Mahébourg es la ciudad con más historia y más alma popular del sureste de Mauricio. Fundada a comienzos del siglo XIX y bautizada en honor a Mahé de La Bourdonnais, el gobernador francés que impulsó la colonia, se despliega en cuadrícula sobre la gran bahía de Grand Port, la misma donde en 1810 se libró la única gran victoria naval de Napoleón sobre los británicos.
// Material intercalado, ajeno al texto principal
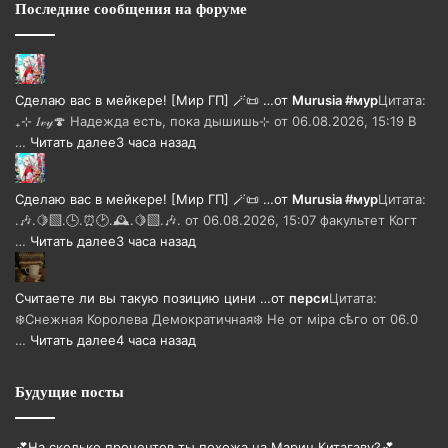
Последние сообщения на форуме
Сделаю вас в мейкере! [Мир ГП] 🪄📜 …
от
Murusia #мур
Цитата:
₊⊹ 𝐼𝓋𝓎🍄 Надежда есть, пока дышишь⊹ от 06.08.2026, 15:19 В
…
Читать далее
3 часа назад
Сделаю вас в мейкере! [Мир ГП] 🪄📜 …
от
Murusia #мур
Цитата:
.🎶.🍋‍🟩.🕒.⏰🕑.🕰️.🍋‍🟩.🎶. от 06.08.2026, 15:07 факультет Когт
…
Читать далее
3 часа назад
Считаете ли вы такую позицию цини …
от
перси
Цитата:
❄️Снежная Королева Демократичная❄️ Не от мiра сѣго от 06.0
…
Читать далее
4 часа назад
Будущие посты
💕На сколько процентов ты похожа на Марин Китагаву?💕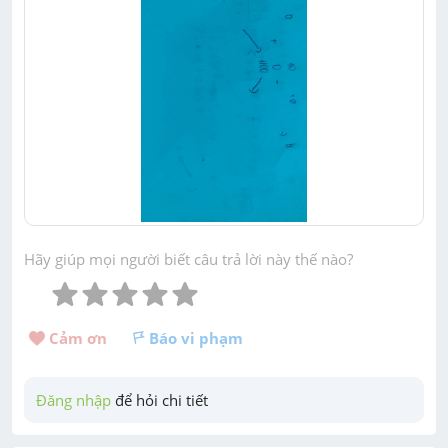
Hãy giúp mọi người biết câu trả lời này thế nào?
Cảm ơn 
Báo vi phạm
Đăng nhập
 để hỏi chi tiết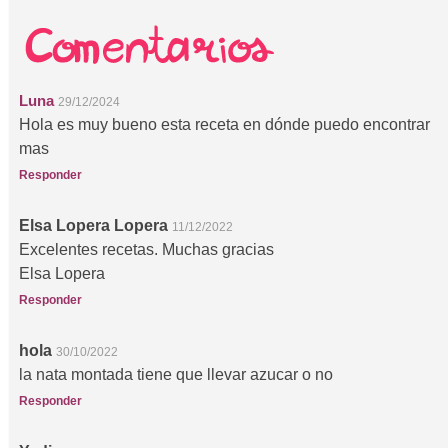
Luna
29/12/2024
Hola es muy bueno esta receta en dónde puedo encontrar
mas
Responder
Elsa Lopera Lopera
11/12/2022
Excelentes recetas. Muchas gracias
Elsa Lopera
Responder
hola
30/10/2022
la nata montada tiene que llevar azucar o no
Responder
Es una ciudad de casas criollas, calles anchas, iglesia colonial y un frente de laguna donde la vida transcurre sin lujos ni resorts.
Su joya es el Museo Nacional de Historia, instalado en una elegante mansión colonial francesa del siglo XVIII, el château Gheude. Allí se cuentan la batalla de Grand Port, la historia marítima de la isla y curiosidades como restos ligados al dodo y campanas de barcos hundidos. La entrada es gratuita, algo poco común, y convierte al museo en la mejor puerta de entrada a la historia mauriciana.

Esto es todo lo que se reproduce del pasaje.